Section 2 - The Game of Life
3A.2.1 The Game of Life
When I was just out of high school, I read an article about a mathematical game called life. It was invented by a mathematician, John Horton Conway. Life was not a game in the sense of Xbox 360 or Wii. It was played by oneself in the spirit of solitaire. One began with a large piece of graph paper and placed some marks or stones in a few of the squares to create an initial pattern or seed. After that, the rules of life determined what happened next. One referred to Conway's rules carefully examining each cell of the seed to figure out whether it survived, died or was reborn into the next generation. Thus, a series of generations resulted, each one arising by applying life's rules to the prior generation. Conway's initial research demonstrated that there were certain seeds that caused things to get boring fast (the entire board became empty, i.e., all white/dead), while others generated interesting repetitive graphics: blinkers and gliders.
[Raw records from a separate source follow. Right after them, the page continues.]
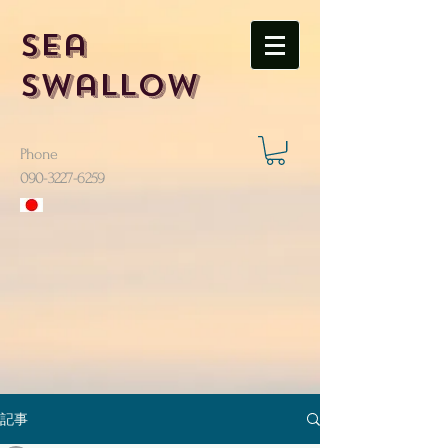
Sea
Swallow
Phone
​090-3227-6259
記事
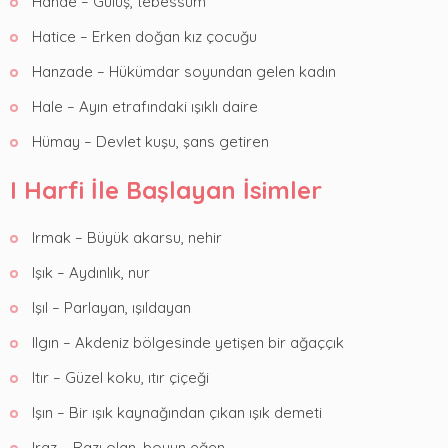
Hande – Gülüş, tebessüm
Hatice – Erken doğan kız çocuğu
Hanzade – Hükümdar soyundan gelen kadın
Hale – Ayın etrafındaki ışıklı daire
Hümay – Devlet kuşu, şans getiren
I Harfi İle Başlayan İsimler
Irmak – Büyük akarsu, nehir
Işık – Aydınlık, nur
Işıl – Parlayan, ışıldayan
Ilgın – Akdeniz bölgesinde yetişen bir ağaççık
Itır – Güzel koku, ıtır çiçeği
Işın – Bir ışık kaynağından çıkan ışık demeti
Iraz – Razı olan, boyun eğen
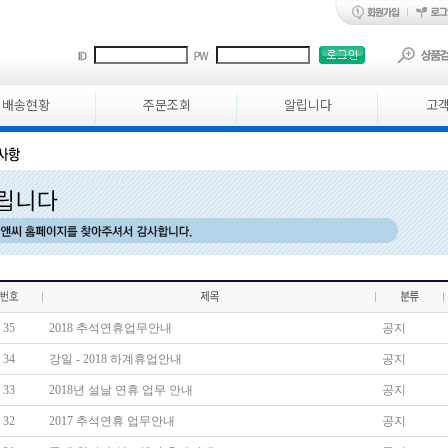
배송현황
주문조회
알립니다
고
35
2018 추석연휴업무안내
공지
34
강일 - 2018 하계휴업안내
공지
33
2018년 설날 연휴 업무 안내
공지
32
2017 추석연휴 업무안내
공지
He even offered a $50 prize to anyone who could prove or disprove that there was no finite initial condition that would grow without limit as the generations passed. Fifty bucks!
Life's playing field, called the universe, is a two-dimensional grid of square cells, each of which is in one of two possible states, alive (black or 1) or dead (white or 0). Every cell interacts with its eight neighbors to determine whether it and its neighbors will survive to the next generation. The rules are applied to all cells simultaneously in one generation, and when all the survivors are computed, the old pattern is removed and replaced by survivors (and children) of the next generation. The rules are simple:
- Any live cell with two or three live neighbors lives on to the next generation (ideal life support).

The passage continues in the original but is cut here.